> **Task instructions**
The expected output is the full set of entries, retyped verbatim, pictures excluded.

==================================================

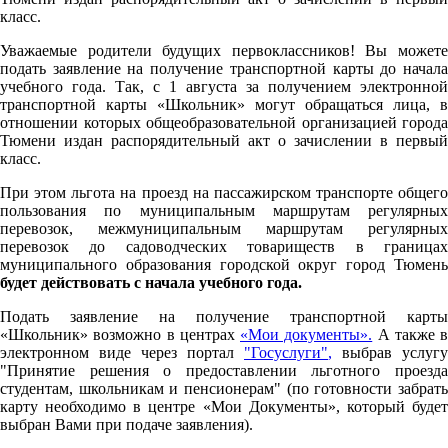
класс.
Уважаемые родители будущих первоклассников! Вы можете
подать заявление на получение транспортной карты до начала
учебного года. Так, с 1 августа за получением электронной
транспортной карты «Школьник» могут обращаться лица, в
отношении которых общеобразовательной организацией города
Тюмени издан распорядительный акт о зачислении в первый
класс.
При этом льгота на проезд на пассажирском транспорте общего
пользования по муниципальным маршрутам регулярных
перевозок, межмуниципальным маршрутам регулярных
перевозок до садоводческих товариществ в границах
муниципального образования городской округ город Тюмень
будет действовать с начала учебного года.
Подать заявление на получение транспортной карты
«Школьник» возможно в центрах
«Мои документы».
А также в
электронном виде через портал
"Госуслуги"
,
выбрав услугу
"Принятие решения о предоставлении льготного проезда
студентам, школьникам и пенсионерам" (по готовности забрать
карту необходимо в центре «Мои Документы», который будет
выбран Вами при подаче заявления).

==================================================

> **Exercise response**
класс.
Уважаемые родители будущих первоклассников! Вы можете
подать заявление на получение транспортной карты до начала
учебного года. Так, с 1 августа за получением электронной
транспортной карты «Школьник» могут обращаться лица, в
отношении которых общеобразовательной организацией города
Тюмени издан распорядительный акт о зачислении в первый
класс.
При этом льгота на проезд на пассажирском транспорте общего
пользования по муниципальным маршрутам регулярных
перевозок, межмуниципальным маршрутам регулярных
перевозок до садоводческих товариществ в границах
муниципального образования городской округ город Тюмень
будет действовать с начала учебного года.
Подать заявление на получение транспортной карты
«Школьник» возможно в центрах
«Мои документы».
А также в
электронном виде через портал
"Госуслуги"
,
выбрав услугу
"Принятие решения о предоставлении льготного проезда
студентам, школьникам и пенсионерам" (по готовности забрать
карту необходимо в центре «Мои Документы», который будет
выбран Вами при подаче заявления).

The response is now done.